This was published under the 2010 to 2015 Conservative and Liberal Democrat coalition government
Response to the Select Commitee’s report on gambling published.
The Government is today calling for evidence on any link between problem gambling and B2 machines (sometimes referred to as fixed odds betting terminals, or FOBTs) as part of a consultation it has launched to review the maximum stake and prize limits for gaming machines.
In a response to the on-going debate about B2 machines, including persistent concerns about their link to problem gambling, the Government has decided to call for evidence on the potential social impact B2 machines may have. It will be seeking the views from the gambling industry, problem gambling groups and others on how a change to the level of stake and/or prize for B2 machines would have an effect socially, in terms of gambling related harm, or economically, such as the impact on high street betting shops, investment and employment. The Government has today responded to the Culture, Media and Sport Select Committee’s report into Gambling and rejected their recommendation to ease current restrictions on B2 gaming machines.
The three month consultation, entitled Gambling Act 2005: Triennial Review of Gaming Machines Stake and Prize Limits is also inviting the gambling industry, charities as well as faith and community groups for their input on the value of stakes and prizes on a range of gaming machines. The review will apply to those gaming machines classified as category B, C and D and found in venues such as betting shops, casinos, arcades and pubs.
Minister for Sport and Tourism, Hugh Robertson said: “The Government’s response balances the need to acknowledge gambling’s contribution to the economy with an explicit recognition of the need to protect players, particularly at the higher end stakes. We recognise the current concerns about the impact of such machines, are undertaking an evidence based review and will take action if necessary.”
The consultation sets out four possible options to consider including a preferred option from the Government. This proposal includes B2 machines stake and prizes remaining the same until more robust evidence is gathered, the casino industry trialling consumer protection measures, such as the use of tracking technology to monitor patterns of play and a proposal to make slight increases to the maximum prizes for category C and D machines that is expected to deliver economic benefits to bingo halls, and seaside amusement arcades and pubs.

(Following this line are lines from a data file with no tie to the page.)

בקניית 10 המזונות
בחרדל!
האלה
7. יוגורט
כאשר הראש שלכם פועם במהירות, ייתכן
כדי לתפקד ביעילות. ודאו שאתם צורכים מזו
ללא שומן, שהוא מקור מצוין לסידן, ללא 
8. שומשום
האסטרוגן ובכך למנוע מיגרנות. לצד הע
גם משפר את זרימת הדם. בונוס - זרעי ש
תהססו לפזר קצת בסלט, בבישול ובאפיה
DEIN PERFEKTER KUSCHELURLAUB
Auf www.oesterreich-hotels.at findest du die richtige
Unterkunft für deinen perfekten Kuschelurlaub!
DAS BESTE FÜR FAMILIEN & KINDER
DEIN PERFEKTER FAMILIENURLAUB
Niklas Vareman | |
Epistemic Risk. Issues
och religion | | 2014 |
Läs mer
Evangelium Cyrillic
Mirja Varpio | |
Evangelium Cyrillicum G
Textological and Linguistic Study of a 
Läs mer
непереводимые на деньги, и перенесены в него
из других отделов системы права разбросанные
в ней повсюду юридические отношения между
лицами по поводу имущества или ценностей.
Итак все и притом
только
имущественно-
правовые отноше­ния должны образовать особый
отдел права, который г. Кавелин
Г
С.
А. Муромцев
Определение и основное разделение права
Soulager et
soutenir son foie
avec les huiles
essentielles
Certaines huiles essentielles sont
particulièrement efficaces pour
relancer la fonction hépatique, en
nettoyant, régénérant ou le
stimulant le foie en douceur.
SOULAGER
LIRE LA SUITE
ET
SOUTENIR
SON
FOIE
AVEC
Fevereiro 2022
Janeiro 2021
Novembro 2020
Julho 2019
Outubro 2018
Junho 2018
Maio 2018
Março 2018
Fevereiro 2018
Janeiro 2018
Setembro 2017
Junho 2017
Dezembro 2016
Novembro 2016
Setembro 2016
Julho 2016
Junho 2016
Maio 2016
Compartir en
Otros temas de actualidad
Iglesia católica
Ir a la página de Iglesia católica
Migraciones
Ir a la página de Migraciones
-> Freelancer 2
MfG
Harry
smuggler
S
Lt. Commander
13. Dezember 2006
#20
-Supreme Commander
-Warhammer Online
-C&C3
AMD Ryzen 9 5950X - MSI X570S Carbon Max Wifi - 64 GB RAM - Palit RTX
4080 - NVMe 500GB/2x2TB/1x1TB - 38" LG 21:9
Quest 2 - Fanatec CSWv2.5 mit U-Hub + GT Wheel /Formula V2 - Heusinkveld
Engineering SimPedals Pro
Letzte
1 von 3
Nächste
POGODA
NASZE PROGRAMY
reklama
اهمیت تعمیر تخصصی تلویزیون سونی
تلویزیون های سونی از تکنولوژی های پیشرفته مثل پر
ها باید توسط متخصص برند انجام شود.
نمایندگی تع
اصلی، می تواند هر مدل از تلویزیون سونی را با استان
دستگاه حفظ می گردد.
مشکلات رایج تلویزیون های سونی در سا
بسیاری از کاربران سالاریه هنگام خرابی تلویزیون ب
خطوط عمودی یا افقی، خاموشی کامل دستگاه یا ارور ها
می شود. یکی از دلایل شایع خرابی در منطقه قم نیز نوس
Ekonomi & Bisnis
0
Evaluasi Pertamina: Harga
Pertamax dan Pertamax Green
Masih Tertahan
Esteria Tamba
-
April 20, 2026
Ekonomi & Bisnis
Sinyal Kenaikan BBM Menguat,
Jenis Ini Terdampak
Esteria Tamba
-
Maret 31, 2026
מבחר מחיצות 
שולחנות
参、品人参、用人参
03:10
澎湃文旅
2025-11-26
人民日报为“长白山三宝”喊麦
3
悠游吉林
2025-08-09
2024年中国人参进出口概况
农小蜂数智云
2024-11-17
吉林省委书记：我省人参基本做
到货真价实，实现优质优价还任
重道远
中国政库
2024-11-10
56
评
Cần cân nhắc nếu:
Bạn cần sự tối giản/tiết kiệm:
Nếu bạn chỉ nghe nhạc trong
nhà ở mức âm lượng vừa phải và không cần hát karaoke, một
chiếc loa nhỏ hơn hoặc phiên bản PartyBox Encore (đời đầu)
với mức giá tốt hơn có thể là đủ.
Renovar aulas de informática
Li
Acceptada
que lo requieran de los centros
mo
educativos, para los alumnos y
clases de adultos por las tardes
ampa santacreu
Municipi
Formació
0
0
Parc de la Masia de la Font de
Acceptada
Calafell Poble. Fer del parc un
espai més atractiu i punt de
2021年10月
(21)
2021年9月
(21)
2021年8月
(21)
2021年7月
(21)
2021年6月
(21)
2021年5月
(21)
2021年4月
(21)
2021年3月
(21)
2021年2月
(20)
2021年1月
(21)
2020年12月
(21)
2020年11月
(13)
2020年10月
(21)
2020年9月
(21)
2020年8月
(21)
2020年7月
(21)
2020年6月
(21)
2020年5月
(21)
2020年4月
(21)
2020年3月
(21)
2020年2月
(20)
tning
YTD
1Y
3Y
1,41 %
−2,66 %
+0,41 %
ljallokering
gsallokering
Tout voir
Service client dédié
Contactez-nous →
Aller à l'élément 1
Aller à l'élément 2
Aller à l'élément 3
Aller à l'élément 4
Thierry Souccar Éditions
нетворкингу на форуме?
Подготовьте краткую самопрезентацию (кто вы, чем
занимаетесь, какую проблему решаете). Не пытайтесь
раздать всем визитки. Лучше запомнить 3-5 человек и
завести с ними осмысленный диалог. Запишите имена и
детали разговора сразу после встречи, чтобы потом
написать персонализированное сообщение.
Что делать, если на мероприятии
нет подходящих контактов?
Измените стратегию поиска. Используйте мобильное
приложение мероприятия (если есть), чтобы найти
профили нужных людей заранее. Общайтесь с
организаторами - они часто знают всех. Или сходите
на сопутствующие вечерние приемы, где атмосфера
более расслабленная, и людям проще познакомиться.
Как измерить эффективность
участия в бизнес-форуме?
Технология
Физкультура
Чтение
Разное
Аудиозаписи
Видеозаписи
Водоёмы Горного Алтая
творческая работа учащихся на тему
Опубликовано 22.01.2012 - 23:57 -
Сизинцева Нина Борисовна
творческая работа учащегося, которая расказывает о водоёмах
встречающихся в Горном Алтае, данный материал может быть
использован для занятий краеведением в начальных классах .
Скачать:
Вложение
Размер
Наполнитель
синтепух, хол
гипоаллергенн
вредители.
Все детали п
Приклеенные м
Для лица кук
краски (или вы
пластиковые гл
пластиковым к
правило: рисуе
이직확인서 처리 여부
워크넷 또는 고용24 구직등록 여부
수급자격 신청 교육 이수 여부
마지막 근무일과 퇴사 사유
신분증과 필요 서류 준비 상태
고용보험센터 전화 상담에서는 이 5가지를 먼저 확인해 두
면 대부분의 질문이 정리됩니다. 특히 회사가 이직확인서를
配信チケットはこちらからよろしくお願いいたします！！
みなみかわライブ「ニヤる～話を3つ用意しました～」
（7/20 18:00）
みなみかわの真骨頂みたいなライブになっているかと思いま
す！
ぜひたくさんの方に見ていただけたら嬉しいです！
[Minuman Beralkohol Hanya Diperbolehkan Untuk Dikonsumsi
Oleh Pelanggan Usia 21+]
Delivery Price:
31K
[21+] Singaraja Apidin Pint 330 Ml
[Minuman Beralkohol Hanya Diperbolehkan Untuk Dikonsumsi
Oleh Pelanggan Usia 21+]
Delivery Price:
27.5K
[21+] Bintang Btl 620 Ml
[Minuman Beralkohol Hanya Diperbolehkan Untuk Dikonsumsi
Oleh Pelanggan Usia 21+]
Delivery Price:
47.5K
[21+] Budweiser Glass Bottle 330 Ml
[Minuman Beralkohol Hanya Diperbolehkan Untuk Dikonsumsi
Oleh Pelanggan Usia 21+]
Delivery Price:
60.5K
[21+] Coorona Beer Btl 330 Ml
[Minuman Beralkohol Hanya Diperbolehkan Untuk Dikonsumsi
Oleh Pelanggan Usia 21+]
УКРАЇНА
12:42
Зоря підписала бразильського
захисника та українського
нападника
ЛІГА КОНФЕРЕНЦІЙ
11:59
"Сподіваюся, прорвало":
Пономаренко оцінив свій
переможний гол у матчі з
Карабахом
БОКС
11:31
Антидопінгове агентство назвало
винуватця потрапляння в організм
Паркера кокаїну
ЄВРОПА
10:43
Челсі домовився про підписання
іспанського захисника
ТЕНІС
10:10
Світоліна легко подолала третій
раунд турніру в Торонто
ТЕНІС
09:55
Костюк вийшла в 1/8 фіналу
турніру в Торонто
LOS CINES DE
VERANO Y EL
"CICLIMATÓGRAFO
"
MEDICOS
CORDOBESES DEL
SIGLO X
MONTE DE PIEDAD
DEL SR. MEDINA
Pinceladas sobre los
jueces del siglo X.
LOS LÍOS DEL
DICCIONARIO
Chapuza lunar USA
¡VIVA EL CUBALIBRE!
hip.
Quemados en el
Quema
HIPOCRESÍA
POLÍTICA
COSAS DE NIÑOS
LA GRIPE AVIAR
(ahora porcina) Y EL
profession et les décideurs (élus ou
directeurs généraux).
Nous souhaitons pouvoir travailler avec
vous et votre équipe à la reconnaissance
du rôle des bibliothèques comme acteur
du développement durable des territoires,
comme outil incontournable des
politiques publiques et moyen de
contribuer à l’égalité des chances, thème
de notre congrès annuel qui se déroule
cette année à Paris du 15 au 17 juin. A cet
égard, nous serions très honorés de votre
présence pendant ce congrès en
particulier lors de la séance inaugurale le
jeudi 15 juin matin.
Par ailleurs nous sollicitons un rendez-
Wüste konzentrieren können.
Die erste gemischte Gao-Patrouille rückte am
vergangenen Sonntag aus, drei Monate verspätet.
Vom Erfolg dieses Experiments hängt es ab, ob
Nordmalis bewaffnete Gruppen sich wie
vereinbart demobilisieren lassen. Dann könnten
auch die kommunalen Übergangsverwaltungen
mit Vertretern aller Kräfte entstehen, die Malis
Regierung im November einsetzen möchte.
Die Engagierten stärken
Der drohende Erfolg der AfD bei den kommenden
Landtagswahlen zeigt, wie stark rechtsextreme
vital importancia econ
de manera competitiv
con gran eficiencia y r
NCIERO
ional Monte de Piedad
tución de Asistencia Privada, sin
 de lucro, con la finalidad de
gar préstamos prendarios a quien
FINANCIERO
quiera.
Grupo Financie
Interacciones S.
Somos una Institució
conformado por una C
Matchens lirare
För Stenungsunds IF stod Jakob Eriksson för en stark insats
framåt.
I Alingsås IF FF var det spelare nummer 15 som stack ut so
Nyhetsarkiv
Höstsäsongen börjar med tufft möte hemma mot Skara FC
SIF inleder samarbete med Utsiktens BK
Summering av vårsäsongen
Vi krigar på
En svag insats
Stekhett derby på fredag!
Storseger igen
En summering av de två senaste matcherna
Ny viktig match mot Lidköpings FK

The other options to be considered include one to do nothing, so the current stake and prizes remain the same, one proposal that would see an increase to the monetary levels to cover inflation from 2007, when the Gambling Act came into force and a package that has been put forward by the gambling industry. Subject to the outcome of the consultation the Department for Culture, Media and Sport will develop and agree final proposals to take forward with the Gambling Commission, the body responsible for regulating the industry in Great Britain, with any changes to the stake and prizes covering category B, C and D gaming machines expected to be implemented towards the end of 2013, subject to Parliamentary approval.
Aside from rejecting the recommendations by the Committee to ease restrictions on B2 gaming machines, the Government response recognises the importance of gambling as a legitimate part of the leisure industry and the contribution it makes to the economy but also acknowledged that for others it can cause serious harm and distress. The Government agrees with the Committee about the importance of getting a better understanding on the relationship between different types of gambling, including machine gaming, and problem gambling. It has welcomed the strategic priorities set out last November by the Responsible Gambling Strategy Board and the Responsible Gambling Trust to commission independent research on gaming machines that will help shape future policy.
The response also highlighted the Government’s commitment to ensuring customers are protected by consistent regulation of the online market. A draft Bill to ensure greater protection measures for British based users of remote gambling services, including online bingo, casino websites and telephone betting was published last month and is before the Culture Select Committee for scrutiny.
Notes to Editors
The consultation document, Gambling Act 2005: Triennial Review of Gaming Machines Stake and Prize Limits is available here.
The Government’s response to the Culture, Media and Sports Select Committee’s report into Gambling is available here.
The Gambling Commission was set up under the Gambling Act 2005 to regulate commercial gambling in Great Britain.